Dynamically-Linked Executable Reproducible Steps - Original:
1. Clone the repository https://github.com/FFmpeg/FFmpeg
2. Install dependencies: nasm and yasm
3. Go into the cloned directory and enter "./configure --enable-shared --disable-static && make -j$(nproc)"
4. Run for 250 times: drmemory -logdir "<your directory here>" ./ffprobe sanic.mp3
5. Diff each Dr. Memory run sequentially

Dynamically-Linked Executable Reproducible Steps - Reduced:
1. Clone the repository https://github.com/joalen/FFmpeg
2. Install dependencies: nasm and yasm
3. Go into the cloned directory and enter "./configure --enable-shared --disable-static && make -j$(nproc)"
4. Run for 250 times: drmemory -logdir "<your directory here>" ./ffprobe sanic.mp3
5. Diff each Dr. Memory run sequentially

Observations:
The original FFprobe program reported two uninitialized reads in one run and no errors in the other. This is the case in 30/250 Dr. Memory report pairs.

The reduced binary reported not only kept the two uninitialized reads but also added a memory leak error in one run and no errors in the other run. This is the case for 16/250 Dr. Memory report pairs.

Statically-Linked Version
In the statically linked version, the outputs remained the same in all 250 runs and in addition, running ldd on the FFprobe static binary reported "not a dynamic executable." I also ran the file command, which says "ELF 64-bit LSB executable, x86-64, version 1 (GNU/Linux), statically linked for GNU/Linux 3.2.0, stripped"

Statically-Linked Executable Reproducible Steps - Original:
1. Clone the repository https://github.com/FFmpeg/FFmpeg
2. Install dependencies: nasm and yasm
3. Go into the cloned directory and enter "--enable-static --disable-shared --extra-libs=-static --extra-cflags="-I/usr/local/include" --extra-ldflags="-L/usr/local/lib" --pkg-config-flags="--static && make -j$(nproc)"
4. Run for 250 times drmemory -logdir "<your directory here>" ./ffprobe sanic.mp3
5. Diff each Dr. Memory run sequentially

Statically-Linked Executable Reproducible Steps - Reduced:
1. Clone the repository https://github.com/joalen/FFmpeg
2. Install dependencies: nasm and yasm
3. Go into the cloned directory and enter "--enable-static --disable-shared --extra-libs=-static --extra-cflags="-I/usr/local/include" --extra-ldflags="-L/usr/local/lib" --pkg-config-flags="--static && make -j$(nproc)"
4. Run for 250 times drmemory -logdir "<your directory here>" ./ffprobe sanic.mp3
5. Diff each Dr. Memory run sequentially

Observations:
The original FFprobe program reported multiple errors about "UNADDRESSABLE ACCESS beyond heap bounds" for reading and writing operations.

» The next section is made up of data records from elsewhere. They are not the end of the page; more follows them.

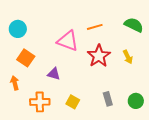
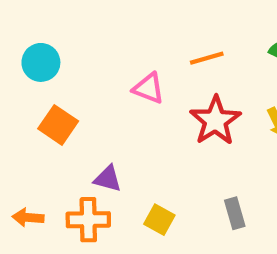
pink triangle: (68, 41) -> (149, 88), size x0.7
purple triangle: (54, 74) -> (108, 179), moved
orange arrow: (15, 83) -> (28, 217), moved, turned -72

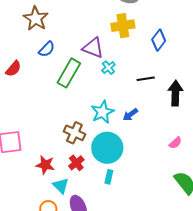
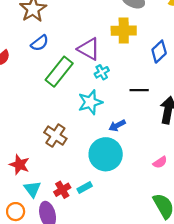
cyan star: (102, 112) -> (90, 102), moved
cyan circle: (107, 148) -> (106, 154), moved
red cross: (76, 163) -> (62, 190), moved
cyan rectangle: (109, 177) -> (85, 187), turned 40

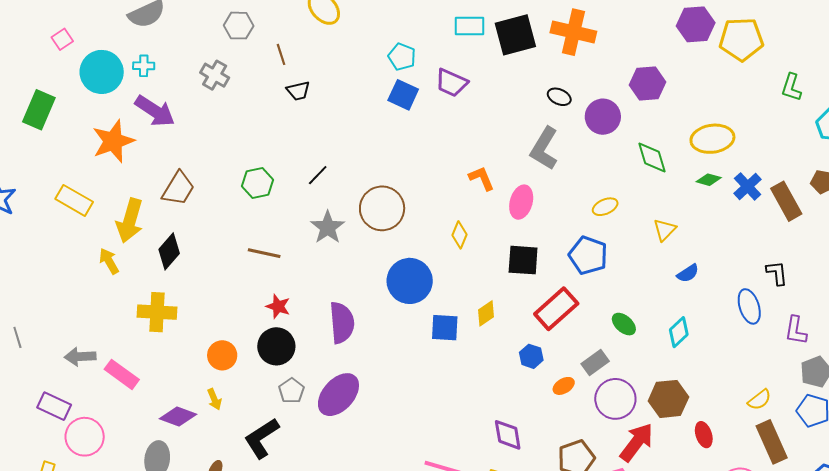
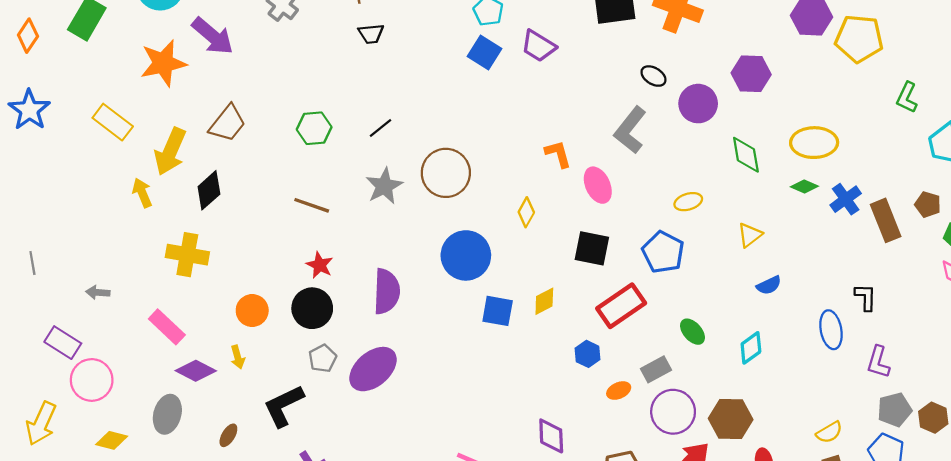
pink ellipse: (521, 202) -> (598, 185), turned -48
gray arrow: (80, 357) -> (98, 292), size x0.7
pink rectangle: (122, 374) -> (167, 327), moved

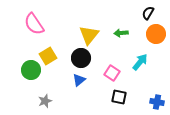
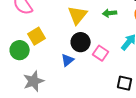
black circle: (81, 58) -> (81, 42), moved
black square: (119, 97) -> (125, 83), moved
gray star: (45, 101) -> (34, 81), size x1.5

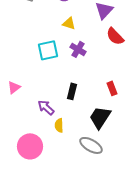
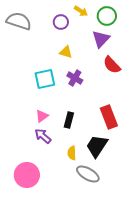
pink triangle: (14, 87) -> (42, 116), moved
red rectangle: (112, 88) -> (109, 117), size x1.6
yellow semicircle: (59, 125) -> (72, 153), moved

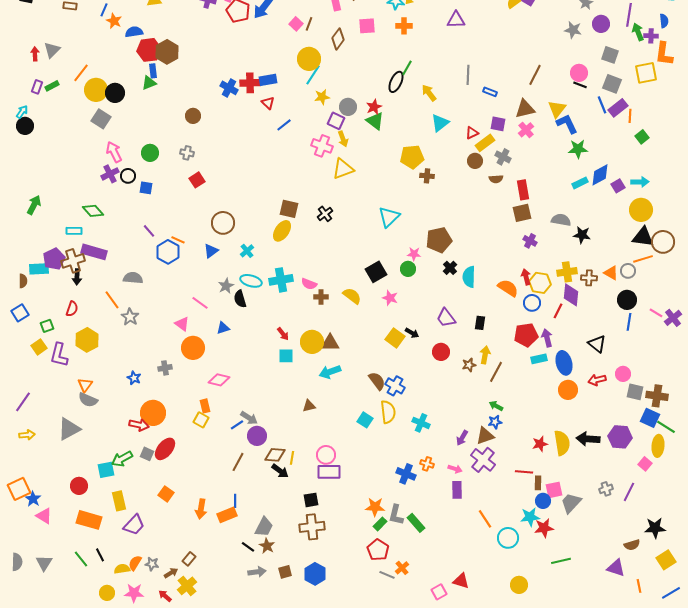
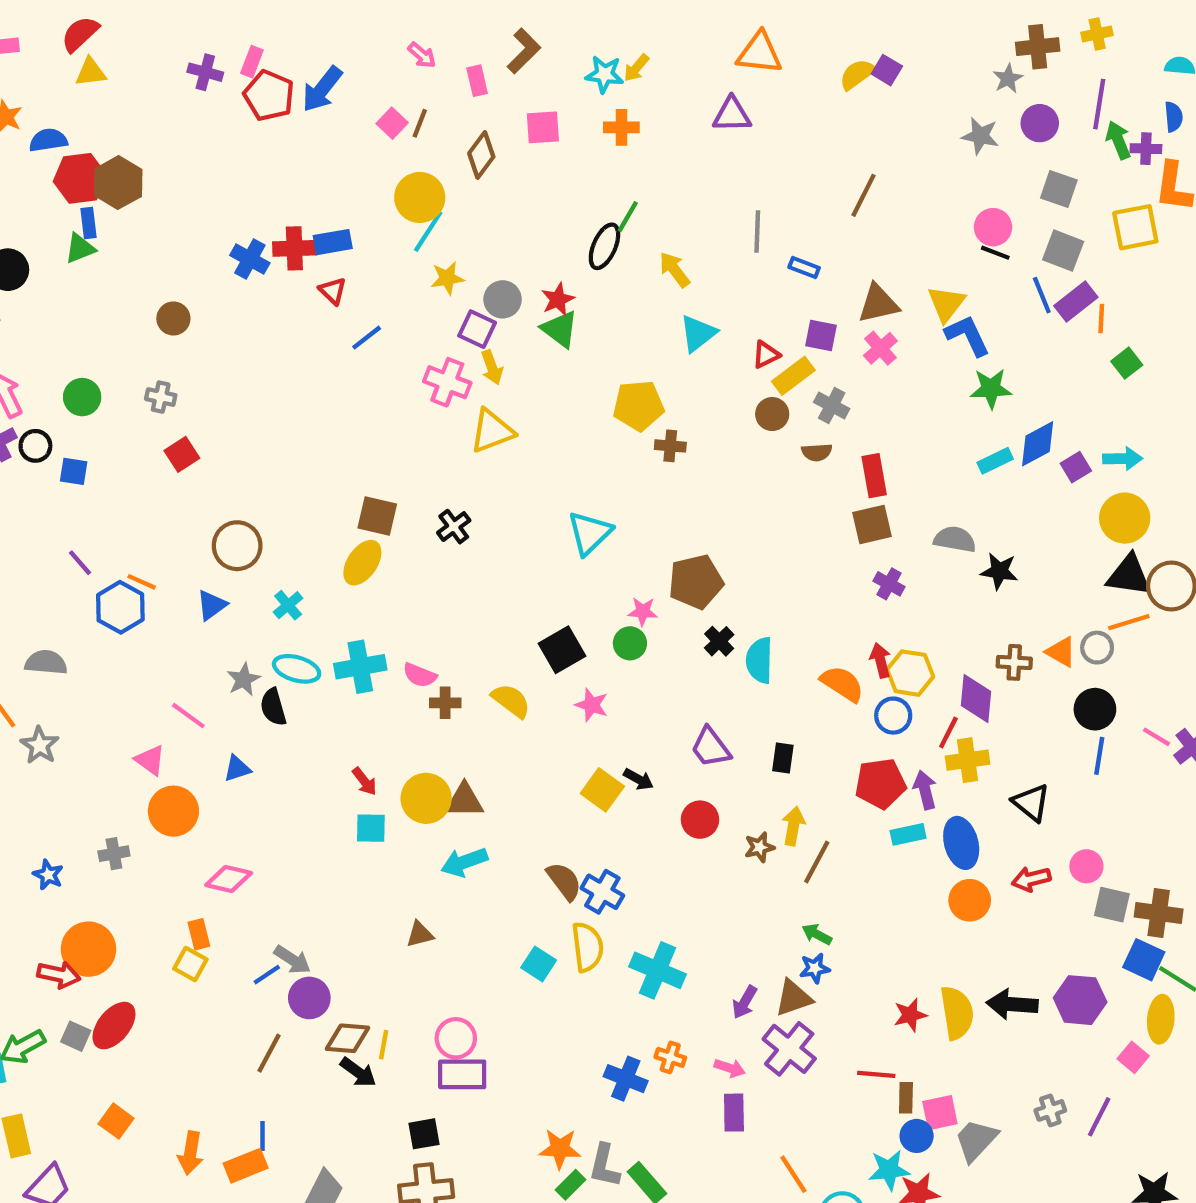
brown line: (535, 75) -> (863, 195), moved
yellow cross: (567, 272) -> (968, 760), moved
cyan cross: (421, 423) -> (658, 970), size x1.4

This turns out to be the case in 6/250 Dr. Memory report pairs.

The reduced binary reported kept the same "UNADDRESSABLE ACCESS beyond heap bounds" for both the reading and writing operations. This turns out to be the case in 4/250 Dr. Memory report pairs.

More observations:
Additionally, when running Dr. Memory on that FFprobe binary, this error stack shows up:
drmem_crash.png

Would you mind taking a look at the Dr. Memory program and provide insights into the Dr. Memory tool for the above observations?

Thank you very much!

Alen Jo

unread,
Sep 12, 2024, 11:08:09 PM9/12/24
to DynamoRIO Users
To clarify on the observations for the statically-linked binary, the number of errors reported were different for both the original and reduced, where one run had 491 of those "UNADDRESSABLE ACCESS beyond heap bounds" for reading and writing operations and the other run had 492 of the same error. Sorry about the missing information!

Derek Bruening

unread,
Sep 23, 2024, 2:11:24 PM9/23/24
to Alen Jo, DynamoRIO Users
As already mentioned, I think you will find that most sources of non-determinism are not from the tools but from the applications (really, the system libraries) themselves.  Again as already mentioned, this happens even on the same machine.

I would suggest using something like a tracing tool that records everything that happened so you can study what the difference is.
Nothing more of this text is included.